Since 2014, as the amount of software in cars increased, the number of highway traffic deaths both in the U.S, and other countries increased significantly. While we can not categorically blame faulty software for this increase, it is equally impossible for automakers to claim that all of this software is “saving lives”.

We just don’t know.

Highway Traffic Deaths Increased Substantially

What we do know is that as the amount and complexity of the software in our cars has increased exponentially, the number of highway traffic deaths has also increased.

According to Injury Facts (in the U.S.):

Despite these historic drops [since 1923], we cannot remain complacent. While motor-vehicle deaths and rates declined last year [2019], since 2013 deaths have increased 11.4% and the mileage death rate has increased 3.4%.

National Safety Council, 2020

In 2015 the number of traffic fatalities jumped by the largest percentage in 50 years and continued to increase until just recently. And please note: this increase can’t be so easily dismissed as just a distracted or drunk driver issue. Something else is going on.

GlitchTrax note: In 2013, a car “could have” up to 20 million lines of software code.
Today, some vehicles have 150 million lines of software.

The cost of faulty software used to rest only with the Company

As a society, we tend to defer to the Technology Gods to razzle and dazzle us rather than insist on the tools and mechanisms to determine the impact of complex software on our safety and well-being. Only in the last 15 to 20 years have we seen an explosion in software that runs things that we put our bodies into and then race along at 70 m.p.h. and hope for the best.
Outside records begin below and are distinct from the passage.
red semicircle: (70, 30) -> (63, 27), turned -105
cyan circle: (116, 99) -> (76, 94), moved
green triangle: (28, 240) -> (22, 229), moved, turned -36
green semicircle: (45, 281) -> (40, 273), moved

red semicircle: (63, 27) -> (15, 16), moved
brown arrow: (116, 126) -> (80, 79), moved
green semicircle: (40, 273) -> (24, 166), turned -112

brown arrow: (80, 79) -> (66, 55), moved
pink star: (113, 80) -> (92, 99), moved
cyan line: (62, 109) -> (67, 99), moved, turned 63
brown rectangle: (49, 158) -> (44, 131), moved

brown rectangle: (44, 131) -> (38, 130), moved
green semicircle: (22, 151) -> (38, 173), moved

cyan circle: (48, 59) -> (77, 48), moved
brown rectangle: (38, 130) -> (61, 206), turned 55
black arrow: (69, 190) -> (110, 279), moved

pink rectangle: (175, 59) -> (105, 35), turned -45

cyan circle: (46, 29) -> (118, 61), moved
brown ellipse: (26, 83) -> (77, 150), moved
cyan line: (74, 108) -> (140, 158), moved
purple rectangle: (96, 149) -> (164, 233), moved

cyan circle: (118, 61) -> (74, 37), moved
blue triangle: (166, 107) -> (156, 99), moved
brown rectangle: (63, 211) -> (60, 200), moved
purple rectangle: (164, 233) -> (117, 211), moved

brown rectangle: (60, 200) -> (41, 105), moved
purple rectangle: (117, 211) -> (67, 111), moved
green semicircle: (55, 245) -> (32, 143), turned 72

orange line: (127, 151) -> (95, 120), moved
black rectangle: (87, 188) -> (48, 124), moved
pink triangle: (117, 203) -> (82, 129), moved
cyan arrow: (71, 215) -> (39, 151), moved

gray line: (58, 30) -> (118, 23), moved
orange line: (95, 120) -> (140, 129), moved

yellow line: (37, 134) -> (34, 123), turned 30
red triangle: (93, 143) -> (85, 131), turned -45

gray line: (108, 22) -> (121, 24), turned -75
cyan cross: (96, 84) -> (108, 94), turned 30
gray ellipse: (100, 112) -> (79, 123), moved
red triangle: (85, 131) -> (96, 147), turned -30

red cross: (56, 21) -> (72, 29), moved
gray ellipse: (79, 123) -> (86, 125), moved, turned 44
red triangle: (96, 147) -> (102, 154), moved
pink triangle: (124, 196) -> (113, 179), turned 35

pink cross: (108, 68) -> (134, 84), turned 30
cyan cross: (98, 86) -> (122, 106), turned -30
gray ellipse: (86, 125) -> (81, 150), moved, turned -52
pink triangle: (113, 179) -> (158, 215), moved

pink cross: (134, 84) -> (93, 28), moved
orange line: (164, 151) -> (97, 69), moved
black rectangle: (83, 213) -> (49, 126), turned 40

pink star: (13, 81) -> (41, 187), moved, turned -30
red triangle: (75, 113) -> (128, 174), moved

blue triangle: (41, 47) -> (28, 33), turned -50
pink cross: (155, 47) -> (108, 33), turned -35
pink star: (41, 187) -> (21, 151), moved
In the 20th Century, corporate software development, test practices, and attitudes about investing in robust software safety practices evolved from building non-lethal technologies like accounting and billing systems. No regulations were required to insist that a company deliver a “safe” online ordering system, for example. If the company did a bad job, it was the company that suffered.

That’s not true today – sloppy software practices kill people.

But software flaws are too often blamed on the driver

All too often, when software fails, the driver gets blamed as in the case of Uber’s “self-driving” software mowing down a woman crossing the street in Arizona. And, of course, we all can recall that Toyota’s sudden unintended acceleration issues that were caused by software were squarely blamed on drivers for well over a decade.

How often does a software failure cause injury and death? How often does good software save a life?

We just don’t know.

And until we have transparent tools that police can use to investigate the cause of a crash across all makes and models of vehicles, it will continue to be too easy — and very wrong — for automakers to claim that their software is saving lives.

Beyond Software and the “Bad” Driver

There are, of course, a myriad of issues that create tragedies on the roads.  Understanding that there is more to the road safety than just cheering for more software starts when we take a step back and look at the entire picture.